| Path: | README |
| Last Update: | Sat Feb 05 20:54:33 +0000 2011 |
An easy library to do the heavy lifting between you and Craigslist‘s posting database. Given a URL, libcraigscrape will follow links, scrape fields, and make ruby-sense out of the raw html from craigslist‘s servers.
For more information, head to the craiglist monitoring help section of our website.

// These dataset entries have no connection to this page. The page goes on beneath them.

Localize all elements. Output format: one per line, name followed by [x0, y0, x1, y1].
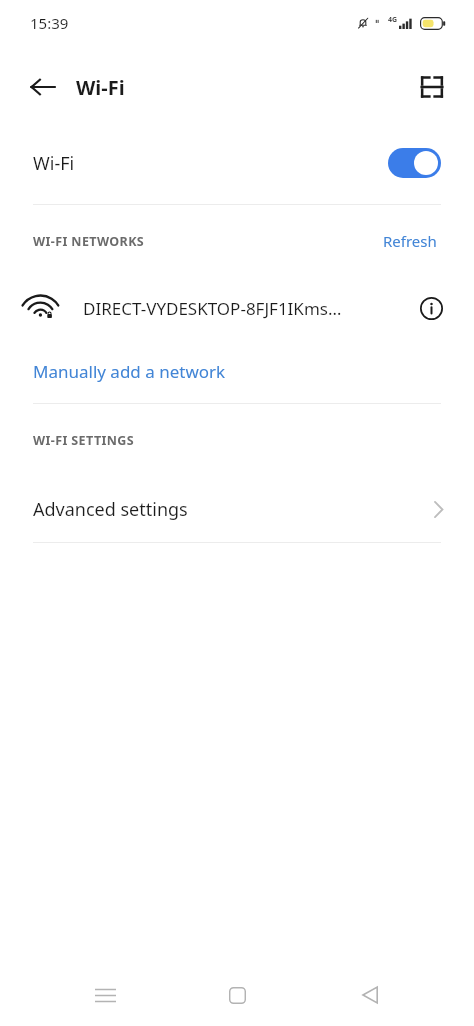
button[interactable]: Refresh [379, 225, 441, 257]
button[interactable]: Scan QR code [406, 61, 458, 113]
button[interactable]: Manually add a network [0, 339, 474, 403]
staticText: DIRECT-VYDESKTOP-8FJF1IKms… [83, 297, 404, 320]
staticText: Advanced settings [33, 497, 433, 522]
button[interactable]: Back [16, 60, 70, 114]
button[interactable]: Back [342, 967, 398, 1023]
staticText: Wi-Fi [76, 74, 125, 101]
button[interactable]: Wi-Fi [0, 122, 474, 204]
staticText: Manually add a network [33, 360, 226, 383]
staticText: Wi-Fi [33, 151, 388, 176]
staticText: 4G [388, 15, 398, 25]
button[interactable]: DIRECT-VYDESKTOP-8FJF1IKms… [0, 277, 474, 339]
staticText: 15:39 [30, 13, 69, 33]
button[interactable]: Network details [412, 289, 450, 327]
staticText: WI-FI NETWORKS [33, 233, 379, 250]
staticText: WI-FI SETTINGS [33, 432, 135, 449]
button[interactable]: Recent apps [77, 967, 133, 1023]
button[interactable]: Advanced settings [0, 476, 474, 542]
button[interactable]: Home [209, 967, 265, 1023]
staticText: Refresh [383, 231, 437, 251]
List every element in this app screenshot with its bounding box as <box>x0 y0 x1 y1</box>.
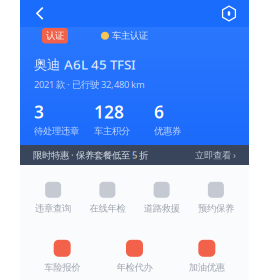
staticText: 违章查询 <box>35 203 71 214</box>
staticText: 车险报价 <box>44 262 80 273</box>
button[interactable]: 年检代办 <box>98 241 171 272</box>
button[interactable]: 3 <box>34 104 94 134</box>
staticText: 128 <box>94 100 124 123</box>
button[interactable]: 在线年检 <box>80 183 134 213</box>
staticText: 车主认证 <box>112 30 148 42</box>
staticText: 年检代办 <box>116 262 152 273</box>
staticText: 认证 <box>46 30 64 42</box>
button[interactable]: 车险报价 <box>26 241 98 272</box>
button[interactable]: Back <box>26 0 54 27</box>
button[interactable]: 预约保养 <box>189 183 243 213</box>
staticText: 在线年检 <box>89 203 125 214</box>
staticText: 奥迪 A6L 45 TFSI <box>34 56 136 73</box>
button[interactable]: Settings <box>215 0 243 27</box>
staticText: 道路救援 <box>144 203 180 214</box>
staticText: 待处理违章 <box>34 125 79 137</box>
staticText: 立即查看 › <box>195 149 236 161</box>
staticText: 2021 款 · 已行驶 32,480 km <box>34 78 145 91</box>
button[interactable]: 道路救援 <box>134 183 189 213</box>
button[interactable]: 加油优惠 <box>171 241 243 272</box>
staticText: 预约保养 <box>198 203 234 214</box>
staticText: 加油优惠 <box>189 262 225 273</box>
button[interactable]: 128 <box>94 104 154 134</box>
staticText: 3 <box>34 100 44 123</box>
staticText: 限时特惠 · 保养套餐低至 5 折 <box>33 149 148 161</box>
staticText: 优惠券 <box>154 125 181 137</box>
staticText: 车主积分 <box>94 125 130 137</box>
button[interactable]: 限时特惠 · 保养套餐低至 5 折 <box>20 145 249 165</box>
staticText: 6 <box>154 100 164 123</box>
button[interactable]: 6 <box>154 104 214 134</box>
button[interactable]: 违章查询 <box>26 183 80 213</box>
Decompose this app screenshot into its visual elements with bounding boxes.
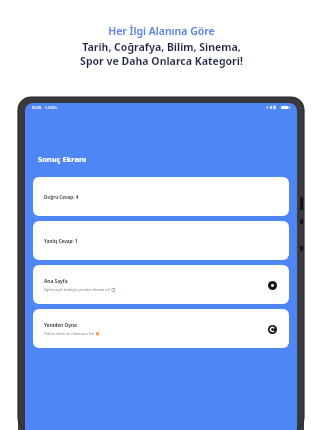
button[interactable]: Yeniden Oyna	[33, 309, 289, 348]
staticText: 01:45	[32, 105, 42, 110]
staticText: Tarih, Coğrafya, Bilim, Sinema,	[82, 40, 241, 54]
staticText: Yanlış Cevap: 1	[44, 238, 78, 244]
button[interactable]: Ana Sayfa	[33, 265, 289, 304]
button[interactable]: Ana Sayfa	[266, 279, 278, 291]
staticText: Doğru Cevap: 4	[44, 194, 79, 200]
button[interactable]: Yeniden Oyna	[266, 323, 278, 335]
staticText: Ana Sayfa	[44, 278, 68, 285]
staticText: Sonuç Ekranı	[38, 154, 87, 164]
button[interactable]: Yanlış Cevap: 1	[33, 221, 289, 260]
staticText: 2.5KB/s	[45, 105, 57, 110]
staticText: Spor ve Daha Onlarca Kategori!	[80, 54, 243, 68]
staticText: Yeniden Oyna	[44, 322, 77, 329]
staticText: Tekrar dene ve rekorunu kır! 🔥	[44, 331, 101, 336]
staticText: Her İlgi Alanına Göre	[108, 24, 215, 38]
button[interactable]: Doğru Cevap: 4	[33, 177, 289, 216]
staticText: Eğlenceyle kaldığın yerden devam et! 📋	[44, 287, 116, 292]
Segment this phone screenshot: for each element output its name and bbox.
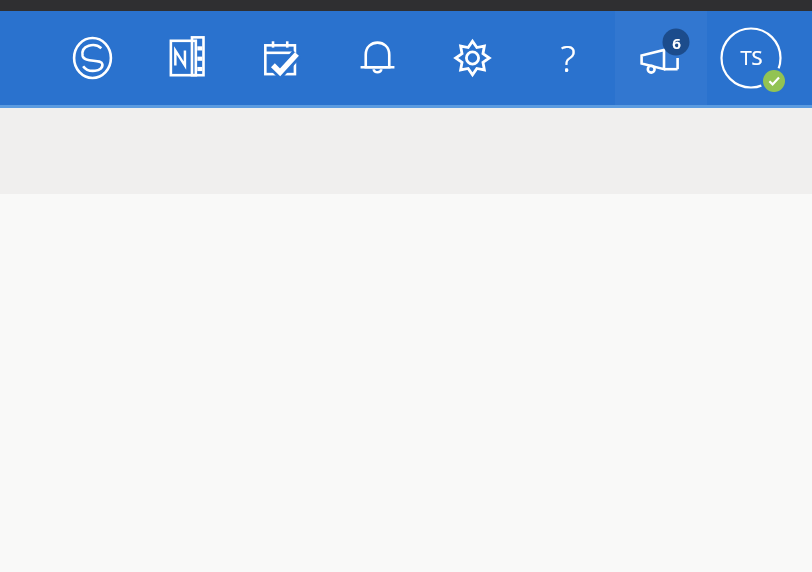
staticText: 6	[672, 33, 681, 53]
button[interactable]: Account manager for TS	[707, 11, 795, 105]
button[interactable]: Skype for Business	[45, 11, 140, 105]
button[interactable]: Help	[520, 11, 615, 105]
button[interactable]: Notifications	[330, 11, 425, 105]
button[interactable]: Announcements, 6 new	[615, 11, 707, 105]
button[interactable]: Settings	[425, 11, 520, 105]
staticText: ?	[560, 34, 576, 83]
button[interactable]: OneNote	[140, 11, 235, 105]
staticText: TS	[740, 44, 763, 71]
button[interactable]: Tasks	[235, 11, 330, 105]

libcraigscrape was primarily developed to support the included craigwatch script. See the included craigwatch script for examples of libcraigscape in action, and (hopefully) to serve an immediate craigscraping need.
Install via RubyGems:
sudo gem install libcraigscrape
On the ‘miami.craigslist.org’ site, using the query "search/sss?query=apple"
require 'rubygems'
require 'libcraigscrape'
require 'date'
require 'pp'
miami_cl = CraigScrape.new 'us/fl/miami'
miami_cl.posts_since(Time.parse('Sep 10'), 'search/sss?query=apple').each do |post|
pp post
end
On the ‘miami.craigslist.org’ under the ‘apa’ category
require 'rubygems'
require 'libcraigscrape'
require 'pp'
i=1
CraigScrape.new('us/fl/miami').each_post('apa') do |post|
break if i > 225
i+=1
pp post
end
In Florida, with the exception of ‘miami.craigslist.org’ & ‘keys.craigslist.org’ sites, output each post in the ‘crg’ category and for the search ‘artist needed‘
require 'rubygems'
require 'libcraigscrape'
require 'pp'
non_sfl_sites = CraigScrape.new('us/fl', '- us/fl/miami', '- us/fl/keys')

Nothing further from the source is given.